Prosciutto cotto e salute: cosa sapere davvero su conservanti e rischi

Articolo del 18 Marzo 2026

Il tema del legame tra salumi e rischio di tumori non è una novità, ma continua a generare dubbi e interpretazioni spesso semplificate. In particolare, il prosciutto cotto e altri prodotti simili rientrano nella categoria delle carni processate, da tempo oggetto di attenzione da parte della comunità scientifica.

Le valutazioni internazionali classificano le carni lavorate — come prosciutto cotto, salame, wurstel, mortadella e bacon — tra gli alimenti associati a un aumento del rischio oncologico, soprattutto se consumati con frequenza. Tuttavia, è importante comprendere meglio quali siano i fattori che incidono maggiormente su questo rischio.

Il ruolo di nitriti e nitrati

Uno degli elementi principali riguarda la presenza di nitriti e nitrati, sostanze utilizzate come conservanti per garantire sicurezza microbiologica e maggiore durata dei prodotti. Durante i processi digestivi, questi composti possono trasformarsi in nitrosammine, sostanze considerate potenzialmente cancerogene.

Non tutti i salumi presentano le stesse caratteristiche: alcuni prodotti, in particolare quelli privi di questi conservanti, risultano più simili alla carne fresca dal punto di vista del profilo di rischio.

Carni processate e rischio di tumore

Il consumo regolare di carni lavorate è associato in particolare a un aumento del rischio di tumore del colon-retto, ma anche ad altre forme tumorali, come quelle dello stomaco. Il fattore determinante non è tanto il consumo occasionale, quanto l’abitudine e la frequenza.

A incidere sono soprattutto i processi di lavorazione industriale, tra cui:

  • salatura
  • affumicatura
  • stagionatura
  • utilizzo di conservanti

Questi elementi possono favorire la formazione di composti dannosi per l’organismo nel lungo periodo.

E la carne rossa?

Anche la carne rossa è oggetto di attenzione, ma con un profilo di rischio diverso. In questo caso, il fattore chiave è legato alle quantità consumate.

Un consumo eccessivo può contribuire a processi di stress ossidativo o infiammazione della mucosa intestinale, con un conseguente aumento del rischio oncologico, seppur inferiore rispetto a quello associato alle carni processate.

Le indicazioni nutrizionali suggeriscono di mantenere un consumo moderato, evitando eccessi e privilegiando una dieta equilibrata.
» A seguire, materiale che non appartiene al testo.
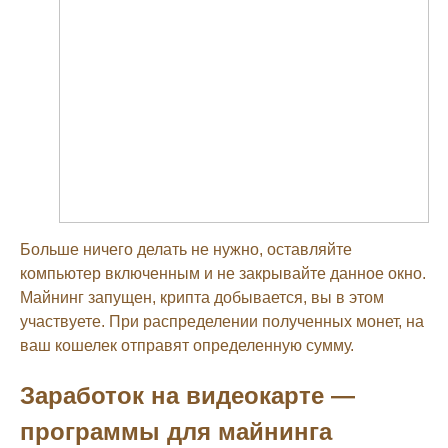
Больше ничего делать не нужно, оставляйте
компьютер включенным и не закрывайте данное окно.
Майнинг запущен, крипта добывается, вы в этом
участвуете. При распределении полученных монет, на
ваш кошелек отправят определенную сумму.
Заработок на видеокарте —
программы для майнинга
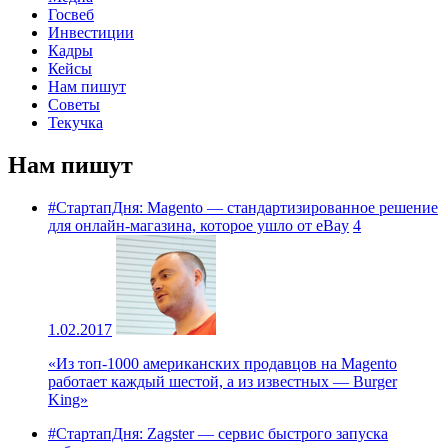
Госвеб
Инвестиции
Кадры
Кейсы
Нам пишут
Советы
Текучка
Нам пишут
#СтартапДня: Magento — стандартизированное решение
для онлайн-магазина, которое ушло от eBay
4
1.02.2017
«Из топ-1000 американских продавцов на Magento
работает каждый шестой, а из известных — Burger
King»
#СтартапДня: Zagster — сервис быстрого запуска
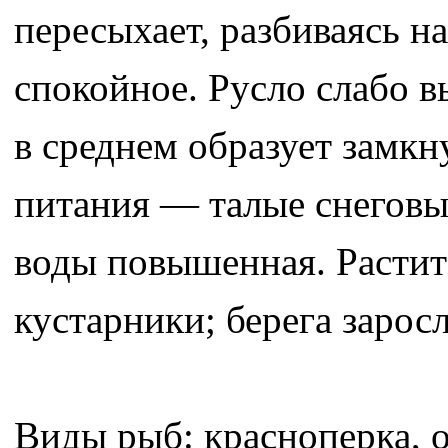
пересыхает, разбиваясь н
спокойное. Русло слабо в
в среднем образует замк
питания — талые снеговы
воды повышенная. Растите
кустарники; берега зарос
Виды рыб: красноперка, ок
L’importanza del contesto alimentare

Più che demonizzare singoli alimenti, è fondamentale considerare il quadro complessivo della dieta. Uno stile alimentare ricco di verdure e alimenti di origine vegetale, grazie alla presenza di sostanze antiossidanti, può contribuire a contrastare gli effetti negativi legati a un consumo non occasionale di carne e salumi.

In sintesi:

  • il problema non è il consumo sporadico, ma la frequenza
  • i conservanti giocano un ruolo rilevante nel rischio associato ai salumi
  • una dieta equilibrata resta il principale fattore di protezione

Adottare un approccio consapevole, variando l’alimentazione e privilegiando cibi freschi, rappresenta la strategia più efficace per ridurre i rischi e tutelare la salute nel lungo periodo.